Christ be with me, Christ within me,
Christ behind me, Christ before me,
Christ beside me, Christ to win me,
Christ to comfort and restore me.
Christ beneath me, Christ above me,
Christ in quiet, Christ in danger,
Christ in hearts of all that love me,
Christ in mouth of friend and stranger.

~  St. Patrick

Happy St. Patrick’s day!  What a man.  What a blessing.
Patrick, Brigit, Athanasius, Columba, Augustine, Ambrose….
some of my heroes, dead and gone, still livin’ on.  

Talking about Work on St. Paddy’s Day


Ireland’s flag flies from the fence of my next door neighbor.
I think this (partially) atones for the plastic inflatable
Grinch last December, don’t you (wink, wink)?

[regarding the construction Columcille’s House (Columcille = Columba) in the town of Kells, Ireland, built 11th century.  This is where the Book of Kells originated.]


“They didn’t have time to do poor work.”  He was talking about the modern inversion of production standards – the prevalent assumption that we haven’t time, or can’t afford, to work well.
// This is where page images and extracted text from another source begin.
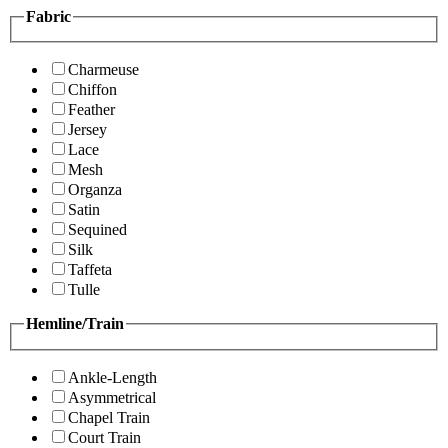
Fabric
Charmeuse
Chiffon
Feather
Jersey
Lace
Mesh
Organza
Satin
Sequined
Silk
Taffeta
Tulle
Hemline/Train
Ankle-Length
Asymmetrical
Chapel Train
Court Train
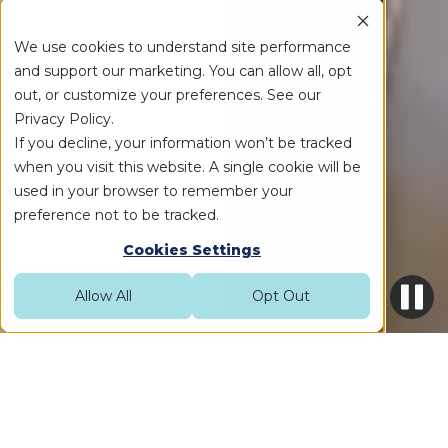
We use cookies to understand site performance
and support our marketing. You can allow all, opt
out, or customize your preferences. See our
Privacy Policy.
If you decline, your information won’t be tracked
when you visit this website. A single cookie will be
used in your browser to remember your
preference not to be tracked.
Cookies Settings
Allow All
Opt Out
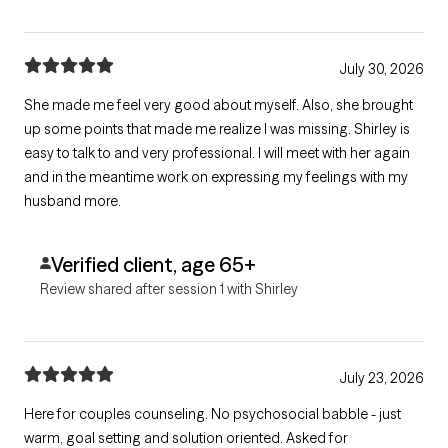
July 30, 2026
She made me feel very good about myself. Also, she brought
up some points that made me realize I was missing. Shirley is
easy to talk to and very professional. I will meet with her again
and in the meantime work on expressing my feelings with my
husband more.
Verified client, age 65+
Review shared after session 1 with Shirley
July 23, 2026
Here for couples counseling. No psychosocial babble - just
warm, goal setting and solution oriented. Asked for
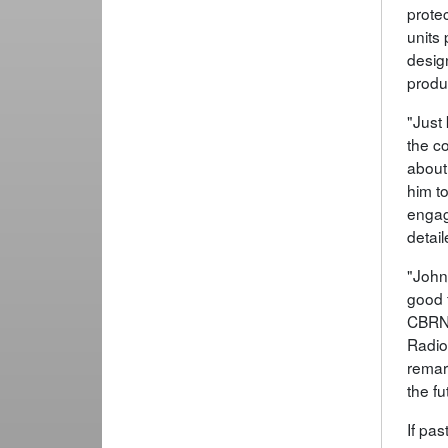
prote
units
design
produc
"Just
the c
about
him t
engag
detai
"John
good 
CBRND
Radio
remar
the fu
If pas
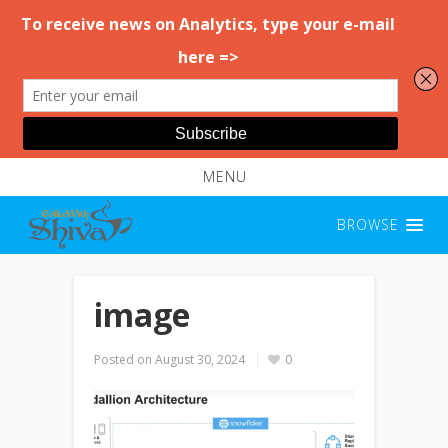
MENU
BROWSE
image
Posted on
August 30, 2024
0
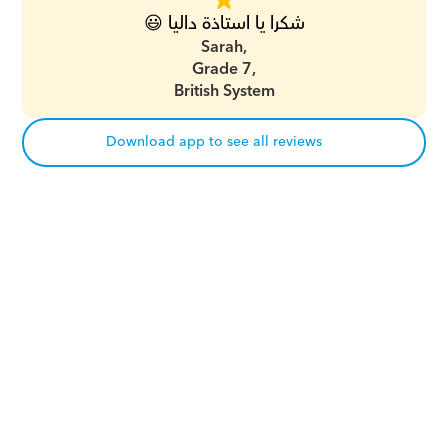
شكرا يا استاذة داليا 😃
Sarah,
Grade 7,
British System
Download app to see all reviews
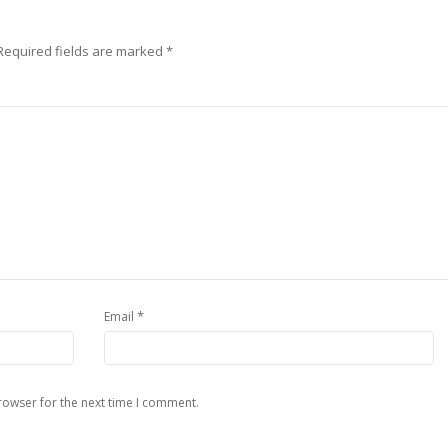
Required fields are marked
*
*
Email
rowser for the next time I comment.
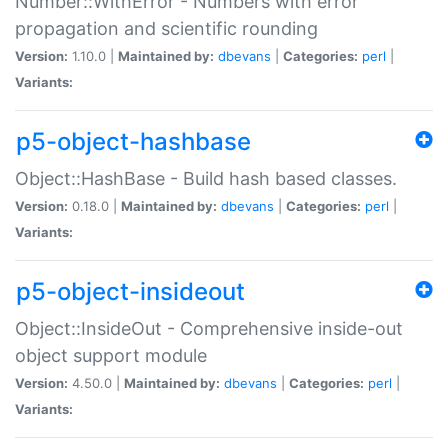
Number::WithError - Numbers with error
propagation and scientific rounding
Version:
1.10.0 |
Maintained by:
dbevans
|
Categories:
perl
|
Variants:
p5-object-hashbase
Object::HashBase - Build hash based classes.
Version:
0.18.0 |
Maintained by:
dbevans
|
Categories:
perl
|
Variants:
p5-object-insideout
Object::InsideOut - Comprehensive inside-out
object support module
Version:
4.50.0 |
Maintained by:
dbevans
|
Categories:
perl
|
Variants:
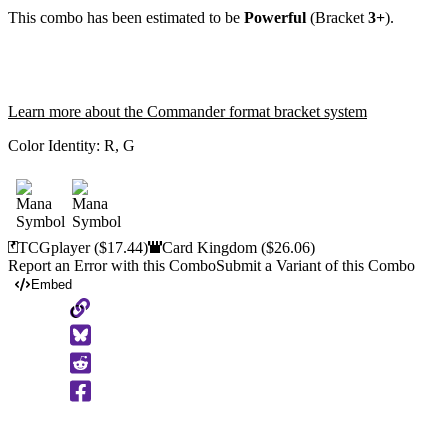
This combo has been estimated to be
Powerful
(Bracket
3+
).
Learn more about the Commander format bracket system
Color Identity:
R, G
TCGplayer
($17.44)
Card Kingdom
($26.06)
Report an Error with this Combo
Submit a Variant of this Combo
Embed
Copy
to
Clipboard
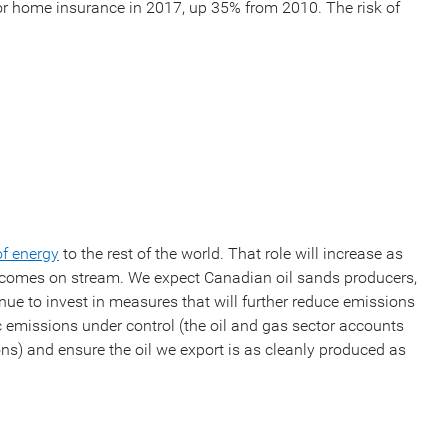
r home insurance in 2017, up 35% from 2010. The risk of
of energy
to the rest of the world. That role will increase as
y comes on stream. We expect Canadian oil sands producers,
inue to invest in measures that will further reduce emissions
c emissions under control (the oil and gas sector accounts
s) and ensure the oil we export is as cleanly produced as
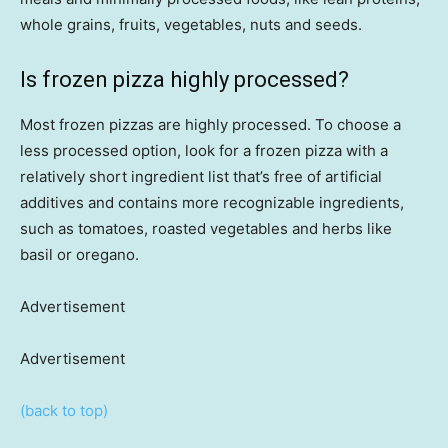
whole grains, fruits, vegetables, nuts and seeds.
Is frozen pizza highly processed?
Most frozen pizzas are highly processed. To choose a
less processed option, look for a frozen pizza with a
relatively short ingredient list that’s free of artificial
additives and contains more recognizable ingredients,
such as tomatoes, roasted vegetables and herbs like
basil or oregano.
Advertisement
Advertisement
(back to top)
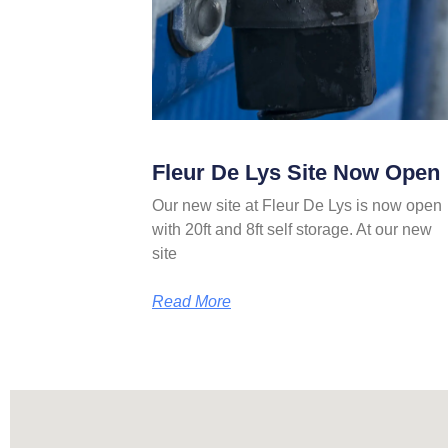
Fleur De Lys Site Now Open
Our new site at Fleur De Lys is now open
with 20ft and 8ft self storage. At our new
site
Read More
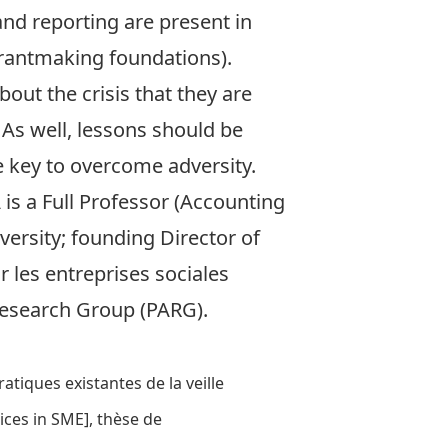
nd reporting are present in
rantmaking foundations).
bout the crisis that they are
 As well, lessons should be
e key to overcome adversity.
 is a Full Professor (Accounting
versity; founding Director of
r les entreprises sociales
Research Group (PARG)
.
tiques existantes de la veille
ces in SME], thèse de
But, of course, nobody ever has time or can ever afford to do poor work; that poor work is affordable is an illusion created by the industrial economy.  If bad work is done, a high price must be paid for it; all “the economy” can do is forward the bill to a later generation — and, in the process, make it payable in suffering.


But the real genius of a country, though it may indeed fructify in great individual geniuses, is in the fine abilities – in the minds, eyes, and hands – of tens of thousands of ordinary workers.  Peter called this “the genius of genus.” Columcille’s House was not, like a monument of modern architecture, the work only of one individual genius but grew out of many miles of stone walls around little fields and out of many cottages.


Thus, coming to Ireland has reminded me again how long, complex, and deep must be the origins of the best work of any kind.

                  

   ~ Wendell Berry, Irish Journal essay, included in Home Economics (emphases mine)

* * * * *

And not seldom, after the manner of the apostle Paul, he toiled with manual labor, fishing and tilling the ground; but chiefly in building churches, to the which employment he much urged his disciples, both by exhortation and example.

~ The Life and Acts of Saint Patrick by Jocelin – found in the post The Toiling and Tilling of St. Patrick, by PoiemaPortfolio, a blog I highly value reading.  Thanks, Poiema!

* * * * *

If you have never read through (or sung!) St. Patrick’s Breastplate, also called by its Latin name, Lorica, you have missed a mighty anthem.  On those mornings when despair wants to claim victory, when bleak doesn’t begin to describe your outlook – on those mornings, these are words to strengthen and cheer you. 

Happy St. Patrick’s Day!  Put on The Chieftains,  boil some cabbage, cook up some corned beef, dance a jig, say a prayer of thanks for the gift of this man to our world, and do good work today.